Broken power utility Eskom, which will get a bailout of close to R120-billion over the next two years, has squandered more than R300-million on building flats for construction workers at Kusile power station.
The state-owned entity has abandoned the project and has allegedly spent more than R1-billion to date on renting accommodation for the same employees it had planned to house in the 336 units in the Wilge Residential Development project.
Eskom, which has a debt of R440-billion, has been struggling to keep the lights on over the past few years. The ongoing construction of Kusile has contributed to its financial woes — estimated at at least R161-billion so far.
In July 2012, Eskom entered into a contract with the Liviero Group to construct the Wilge flats.
The group has since gone under voluntary business rescue, and one of its companies has been liquidated. The flats are incomplete and unused, while workers travel up to 50km a day to work at Kusile.
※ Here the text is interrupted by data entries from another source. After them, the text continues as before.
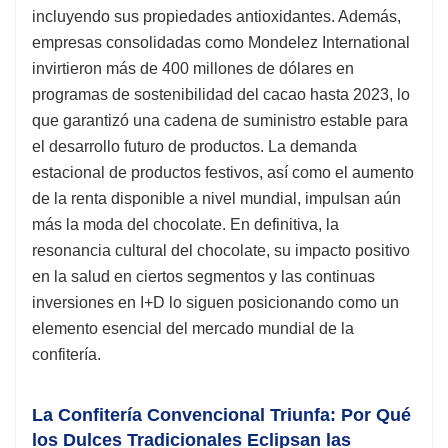
incluyendo sus propiedades antioxidantes. Además,
empresas consolidadas como Mondelez International
invirtieron más de 400 millones de dólares en
programas de sostenibilidad del cacao hasta 2023, lo
que garantizó una cadena de suministro estable para
el desarrollo futuro de productos. La demanda
estacional de productos festivos, así como el aumento
de la renta disponible a nivel mundial, impulsan aún
más la moda del chocolate. En definitiva, la
resonancia cultural del chocolate, su impacto positivo
en la salud en ciertos segmentos y las continuas
inversiones en I+D lo siguen posicionando como un
elemento esencial del mercado mundial de la
confitería.
La Confitería Convencional Triunfa: Por Qué
los Dulces Tradicionales Eclipsan las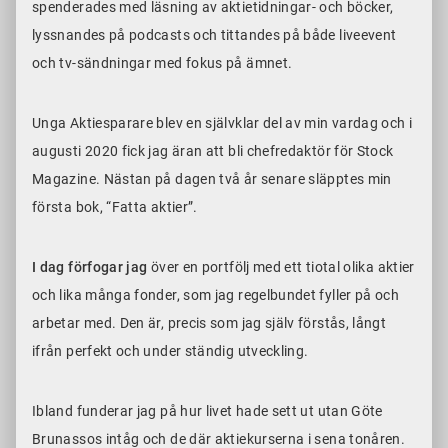
spenderades med läsning av aktietidningar- och böcker,
lyssnandes på podcasts och tittandes på både liveevent
och tv-sändningar med fokus på ämnet.
Unga Aktiesparare blev en självklar del av min vardag och i
augusti 2020 fick jag äran att bli chefredaktör för Stock
Magazine. Nästan på dagen två år senare släpptes min
första bok, “Fatta aktier”.
I dag förfogar jag
över en portfölj med ett tiotal olika aktier
och lika många fonder, som jag regelbundet fyller på och
arbetar med. Den är, precis som jag själv förstås, långt
ifrån perfekt och under ständig utveckling.
Ibland funderar jag på hur livet hade sett ut utan Göte
Brunassos intåg och de där aktiekurserna i sena tonåren.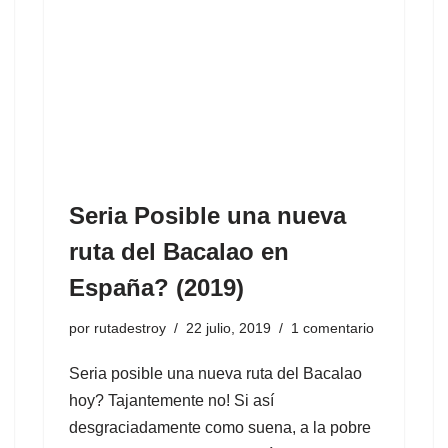
Seria Posible una nueva
ruta del Bacalao en
España? (2019)
por
rutadestroy
22 julio, 2019
1 comentario
Seria posible una nueva ruta del Bacalao
hoy? Tajantemente no! Si así
desgraciadamente como suena, a la pobre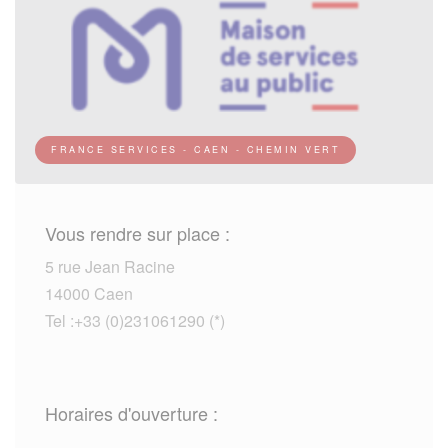
FRANCE SERVICES - CAEN - CHEMIN VERT
Vous rendre sur place :
5 rue Jean Racine
14000 Caen
Tel :+33 (0)231061290 (*)
Horaires d'ouverture :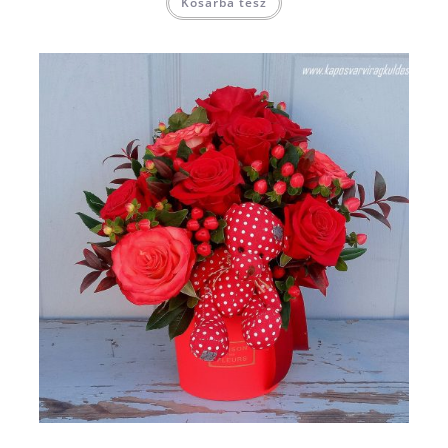
Kosárba tesz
In response to questions about the Wilge accommodation, Eskom said: “Eskom acknowledges that the development was not completed as per contract, including significant over-expenditure on the project. We have terminated the contractor’s obligation to complete the work and decided not to invest further in the project. Due to the fact that the envisaged accommodation was not available, Eskom had to resort to other means to house construction staff.”
The power utility has admitted that the Wilge project is fruitless and wasteful expenditure. It said it is investigating allegations of corruption following an escalation in the costs of the contract, which began at R258-million in 2012.
“Eskom is currently in the process of deciding [on] an appropriate course of action related to the property. We have appointed attorneys to conduct an investigation into allegations of corruption, fraud and financial irregularities in this project.
“The outcome of the investigation will inform Eskom’s decisions in terms of recourse from those who are implicated in wrongdoing. The correct procedures will be followed in terms of reporting fruitless and wasteful expenditure,” said Eskom.
The Liviero Group, which consists of Liviero Building, Liviero Civils, Liviero Mining, Liviero Drill and Blast, Liviero Plant and Liviero Energy, filed for voluntary business rescue in July 2018. The group cited late and nonpayment by its government clients as reasons for its financial problems, according to a Mail & Guardian report in August last year (“State non-payment implodes building company”). The group’s building unit, Liviero Building, filed for liquidation.
In a sworn statement last year in support of the voluntary business rescue, director Luca Liviero said: “Due to the group’s exposure to government projects, Liviero Civils in particular have an amount in excess of R81-million overdue by its government clients. These late and often nonpayments have had an adverse effect on the Liviero Group’s ability to recover its group charges such as plant hire and other costs.”
Other factors cited were industrial action and section 54 stoppages in areas where Liviero Mining operates, which were “through no fault of our own”.
Despite requests for comment this week, the Livero Group did not respond by time of publication.
The Liviero Group was 51% black-owned, through the Masimong Group, which was headed by its controlling shareholder, Mike Teke. Teke, who was a director at the Liviero Group, resigned in January this year. He is the chief executive of Seriti Resources, which is the preferred bidder for the South32 mines. He was also the president of the Minerals Council (the erstwhile Chamber of Mines).
BKS Palace Consortium, which was initially part of the Wilge project, said this week that the project had been badly managed by Eskom from the onset. The company, which was appointed to provide architects, structural and civil engineers and quantity surveyors, said it was sidelined from the Wilge project.
“Eskom said they don’t have money and that is why they canned it. What happened there is that Eskom tried to run the project themselves and that’s what killed that thing, then they were managing Liviero and we said, ‘guys you can’t be a player and a referee at the same time’,” said one of the directors, Ephraim Dlamini. “We were basically on the sidelines, Eskom was running the show even though we had told them the consultant should be managing the project. That project was run in a very funny way.”
This week, during a National Assembly debate, Finance Minister Tito Mboweni said Eskom should be run better and that the right people should be appointed to run it. “Within the context of declining tax revenues due to low economic growth, when members say Eskom must be funded I agree, but where must the money come from? We have to consider that. You can’t have everything every time … One of the key issues we need to solve is appointing the correct people to run Eskom. We must appoint the correct board of directors, a competent management team, and we must be able to hold them accountable for Eskom.”
This week, the National Assembly passed the Special Appropriations Bill to give Eskom R59-billion. This bailout follows a R69-billion commitment made in February’s budget speech.
The struggling power utility, which is owed R25-billion by municipalities, shocked the country when it implemented load-shedding last week after a conveyor belt had broken at one of its power stations.
Last week, the M&G reported that Eskom had burdened taxpayers with a roughly R10-billion bill over the next six years, because it had failed to negotiate a standard price for coal it burns to keep the lights on. This also came after the power utility told Parliament that it had made a R21-billion loss in the past financial year and was expecting to lose a similar amount in the coming year.